Sie ist und bleibt ein Phänomen. Selbst wer glaubt, Cecilia Bartoli als Künstlerin gut zu kennen, entdeckt bei ihr immer noch Neues. Diese Frau überrascht, sie ruht sich nicht aus, erfindet sich immer wieder neu. Routine ist ganz und gar nicht ihre Sache, und diese Haltung lebt sie – nicht nur als weltberühmte Sängerin auf dem Podium, sondern auch als künstlerische Leiterin der Salzburger Pfingstfestspiele. Vor zwölf Jahren hatte die gebürtige Römerin ihren offiziellen Amtsantritt als Prinzipalin dieses saisonalen Festivalablegers, und in dieser Zeit hat sich die Reihe zu einem künstlerischen Laboratorium gemausert.

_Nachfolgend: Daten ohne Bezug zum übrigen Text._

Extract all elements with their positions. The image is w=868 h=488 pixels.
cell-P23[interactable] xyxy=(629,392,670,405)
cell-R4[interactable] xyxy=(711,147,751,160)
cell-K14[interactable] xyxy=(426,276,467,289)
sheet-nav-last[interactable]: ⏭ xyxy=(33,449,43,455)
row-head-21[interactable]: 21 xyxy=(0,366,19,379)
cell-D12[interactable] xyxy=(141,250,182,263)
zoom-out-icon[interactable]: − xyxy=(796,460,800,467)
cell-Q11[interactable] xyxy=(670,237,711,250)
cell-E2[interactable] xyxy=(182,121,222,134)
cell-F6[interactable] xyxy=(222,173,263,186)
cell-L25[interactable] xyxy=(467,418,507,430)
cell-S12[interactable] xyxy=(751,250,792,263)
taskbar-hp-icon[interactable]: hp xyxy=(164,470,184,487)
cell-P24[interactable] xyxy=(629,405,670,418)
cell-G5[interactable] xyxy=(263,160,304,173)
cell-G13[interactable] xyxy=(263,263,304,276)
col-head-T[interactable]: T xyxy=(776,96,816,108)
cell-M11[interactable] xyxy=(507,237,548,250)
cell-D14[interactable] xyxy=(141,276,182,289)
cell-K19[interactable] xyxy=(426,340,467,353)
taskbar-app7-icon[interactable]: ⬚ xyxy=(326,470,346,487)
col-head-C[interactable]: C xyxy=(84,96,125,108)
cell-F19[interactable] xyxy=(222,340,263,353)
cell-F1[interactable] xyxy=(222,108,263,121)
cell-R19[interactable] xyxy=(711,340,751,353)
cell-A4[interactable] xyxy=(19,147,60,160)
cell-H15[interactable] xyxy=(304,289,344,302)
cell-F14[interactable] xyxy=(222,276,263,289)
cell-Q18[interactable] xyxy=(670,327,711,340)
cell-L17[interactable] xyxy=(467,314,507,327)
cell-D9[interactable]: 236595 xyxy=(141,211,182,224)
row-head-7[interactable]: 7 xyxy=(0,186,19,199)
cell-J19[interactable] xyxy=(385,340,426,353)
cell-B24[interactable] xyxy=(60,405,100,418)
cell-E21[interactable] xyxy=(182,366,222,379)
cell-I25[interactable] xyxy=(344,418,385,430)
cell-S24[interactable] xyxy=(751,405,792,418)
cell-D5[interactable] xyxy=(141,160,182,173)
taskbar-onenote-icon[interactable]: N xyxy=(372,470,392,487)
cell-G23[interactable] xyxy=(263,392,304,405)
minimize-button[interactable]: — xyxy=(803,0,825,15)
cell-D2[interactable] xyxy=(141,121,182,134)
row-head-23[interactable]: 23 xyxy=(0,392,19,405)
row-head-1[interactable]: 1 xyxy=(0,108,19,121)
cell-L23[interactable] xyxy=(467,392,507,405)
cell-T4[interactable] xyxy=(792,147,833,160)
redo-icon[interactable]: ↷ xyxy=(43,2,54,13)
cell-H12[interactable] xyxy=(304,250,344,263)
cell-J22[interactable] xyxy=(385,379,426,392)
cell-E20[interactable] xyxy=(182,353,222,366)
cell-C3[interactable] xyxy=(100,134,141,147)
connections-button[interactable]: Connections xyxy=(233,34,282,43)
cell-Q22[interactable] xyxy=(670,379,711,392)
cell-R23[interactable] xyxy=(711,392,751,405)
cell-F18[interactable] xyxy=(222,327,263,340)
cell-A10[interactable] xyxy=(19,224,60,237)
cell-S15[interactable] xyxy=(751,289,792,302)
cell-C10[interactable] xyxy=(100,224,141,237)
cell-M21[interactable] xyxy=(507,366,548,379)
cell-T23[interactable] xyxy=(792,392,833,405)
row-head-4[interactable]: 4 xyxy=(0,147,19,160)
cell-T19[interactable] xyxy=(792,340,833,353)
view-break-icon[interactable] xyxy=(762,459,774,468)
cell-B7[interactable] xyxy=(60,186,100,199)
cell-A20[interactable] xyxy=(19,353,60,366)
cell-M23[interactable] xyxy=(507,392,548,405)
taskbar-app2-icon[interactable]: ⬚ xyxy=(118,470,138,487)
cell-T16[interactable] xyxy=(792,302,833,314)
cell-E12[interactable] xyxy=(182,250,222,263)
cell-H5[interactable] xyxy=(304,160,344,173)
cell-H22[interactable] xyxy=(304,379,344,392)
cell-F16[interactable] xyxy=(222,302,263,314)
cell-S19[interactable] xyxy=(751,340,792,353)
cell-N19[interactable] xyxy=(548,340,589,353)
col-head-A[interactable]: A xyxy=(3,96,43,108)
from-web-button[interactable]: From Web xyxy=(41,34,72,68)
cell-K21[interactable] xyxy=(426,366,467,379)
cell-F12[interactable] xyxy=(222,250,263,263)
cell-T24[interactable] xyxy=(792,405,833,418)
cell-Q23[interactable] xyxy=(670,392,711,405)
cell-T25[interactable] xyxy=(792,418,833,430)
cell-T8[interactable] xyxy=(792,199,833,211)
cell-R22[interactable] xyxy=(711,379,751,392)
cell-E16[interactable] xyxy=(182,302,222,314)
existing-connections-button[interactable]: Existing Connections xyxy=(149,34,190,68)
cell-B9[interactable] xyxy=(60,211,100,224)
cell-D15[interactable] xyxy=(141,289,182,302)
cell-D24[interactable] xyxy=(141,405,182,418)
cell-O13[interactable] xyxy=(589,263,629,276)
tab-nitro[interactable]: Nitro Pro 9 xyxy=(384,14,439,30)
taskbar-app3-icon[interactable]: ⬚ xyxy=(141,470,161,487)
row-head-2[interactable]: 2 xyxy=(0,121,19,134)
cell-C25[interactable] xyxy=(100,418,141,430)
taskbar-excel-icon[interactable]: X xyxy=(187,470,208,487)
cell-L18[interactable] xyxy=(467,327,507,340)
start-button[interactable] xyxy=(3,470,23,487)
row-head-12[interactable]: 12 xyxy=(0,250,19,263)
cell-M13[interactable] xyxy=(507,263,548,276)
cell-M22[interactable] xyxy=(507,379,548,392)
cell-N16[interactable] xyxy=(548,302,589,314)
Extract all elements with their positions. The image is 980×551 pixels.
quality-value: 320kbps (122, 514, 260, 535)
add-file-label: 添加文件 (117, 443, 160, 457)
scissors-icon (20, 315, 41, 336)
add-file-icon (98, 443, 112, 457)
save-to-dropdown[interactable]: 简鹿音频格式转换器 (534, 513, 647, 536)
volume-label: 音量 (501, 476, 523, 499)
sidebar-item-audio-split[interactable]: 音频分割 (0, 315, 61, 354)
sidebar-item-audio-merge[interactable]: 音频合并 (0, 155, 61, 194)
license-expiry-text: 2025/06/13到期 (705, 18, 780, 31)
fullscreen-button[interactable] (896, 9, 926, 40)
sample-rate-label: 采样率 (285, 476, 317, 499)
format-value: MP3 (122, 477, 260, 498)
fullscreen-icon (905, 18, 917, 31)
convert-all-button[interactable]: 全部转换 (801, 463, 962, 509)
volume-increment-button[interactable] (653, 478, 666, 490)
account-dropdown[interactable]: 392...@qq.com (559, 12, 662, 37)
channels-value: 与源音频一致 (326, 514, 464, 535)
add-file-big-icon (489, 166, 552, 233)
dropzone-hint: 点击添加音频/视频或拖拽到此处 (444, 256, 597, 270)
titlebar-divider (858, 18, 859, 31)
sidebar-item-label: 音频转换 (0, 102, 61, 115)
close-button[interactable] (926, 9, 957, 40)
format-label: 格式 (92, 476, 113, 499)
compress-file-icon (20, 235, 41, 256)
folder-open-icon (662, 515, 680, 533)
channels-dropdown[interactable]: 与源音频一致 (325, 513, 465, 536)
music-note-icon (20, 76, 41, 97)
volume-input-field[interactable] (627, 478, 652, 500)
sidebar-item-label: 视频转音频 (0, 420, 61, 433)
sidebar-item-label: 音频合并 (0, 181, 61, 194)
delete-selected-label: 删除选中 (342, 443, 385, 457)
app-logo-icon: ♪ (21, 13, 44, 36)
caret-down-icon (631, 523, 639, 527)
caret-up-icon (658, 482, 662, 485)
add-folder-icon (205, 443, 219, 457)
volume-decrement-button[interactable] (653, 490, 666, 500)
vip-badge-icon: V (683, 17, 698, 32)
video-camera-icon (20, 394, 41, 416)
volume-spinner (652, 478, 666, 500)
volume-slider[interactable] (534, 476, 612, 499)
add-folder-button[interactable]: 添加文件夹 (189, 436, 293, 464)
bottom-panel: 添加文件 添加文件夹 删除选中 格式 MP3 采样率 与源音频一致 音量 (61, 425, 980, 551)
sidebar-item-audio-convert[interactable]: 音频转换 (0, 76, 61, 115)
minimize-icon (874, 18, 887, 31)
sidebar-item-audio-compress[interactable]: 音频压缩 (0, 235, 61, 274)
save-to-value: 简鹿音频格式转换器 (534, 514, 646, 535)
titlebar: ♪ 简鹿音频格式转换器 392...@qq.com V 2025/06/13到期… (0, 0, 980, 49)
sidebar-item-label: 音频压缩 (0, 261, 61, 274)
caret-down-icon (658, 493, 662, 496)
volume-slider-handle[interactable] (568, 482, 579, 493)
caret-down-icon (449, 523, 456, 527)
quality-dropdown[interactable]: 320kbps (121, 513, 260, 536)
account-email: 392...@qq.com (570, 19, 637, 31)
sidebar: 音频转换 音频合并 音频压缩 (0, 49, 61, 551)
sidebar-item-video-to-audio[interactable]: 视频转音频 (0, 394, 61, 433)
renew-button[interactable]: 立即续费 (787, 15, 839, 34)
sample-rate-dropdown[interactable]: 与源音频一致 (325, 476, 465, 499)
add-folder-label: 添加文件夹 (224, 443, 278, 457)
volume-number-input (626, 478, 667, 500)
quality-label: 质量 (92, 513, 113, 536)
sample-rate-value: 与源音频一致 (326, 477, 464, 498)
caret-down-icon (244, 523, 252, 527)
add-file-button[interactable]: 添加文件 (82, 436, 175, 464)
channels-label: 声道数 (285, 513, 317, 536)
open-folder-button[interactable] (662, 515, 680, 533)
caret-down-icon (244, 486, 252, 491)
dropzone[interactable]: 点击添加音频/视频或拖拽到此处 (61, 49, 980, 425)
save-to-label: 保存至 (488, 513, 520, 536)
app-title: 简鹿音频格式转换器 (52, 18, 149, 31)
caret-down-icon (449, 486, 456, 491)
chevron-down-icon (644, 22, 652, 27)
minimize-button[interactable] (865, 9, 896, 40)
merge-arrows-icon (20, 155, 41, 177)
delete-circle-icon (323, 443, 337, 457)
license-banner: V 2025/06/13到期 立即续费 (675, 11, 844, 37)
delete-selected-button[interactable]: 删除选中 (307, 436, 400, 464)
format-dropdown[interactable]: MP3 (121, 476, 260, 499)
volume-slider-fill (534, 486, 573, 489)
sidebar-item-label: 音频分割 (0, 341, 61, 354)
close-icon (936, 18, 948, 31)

In diesem Jahr dreht sich alles um «Tutto Mozart», womit Bartoli nun erstmals Wolfgang Amadeus Mozart in den Fokus rückt. Überdies stemmt sie ein szenisches Rollendebüt, nämlich den Sesto aus Mozarts später Krönungsoper «La clemenza di Tito» von 1791: im Rahmen einer Neuinszenierung von Robert Carsen, die auch an die Salzburger Sommerfestspiele übernommen wird. Für den Sesto wie auch für die Partie des Annio hatte Mozart ursprünglich Kastratenstimmen vorgesehen. Ihnen entsprechende Interpreten standen ihm aber schon bei der Uraufführung in Prag nicht zur Verfügung. Deshalb ist die Besetzung mit Frauenstimmen bis heute eine gängige Alternative. Alternativlos ist sie freilich nicht.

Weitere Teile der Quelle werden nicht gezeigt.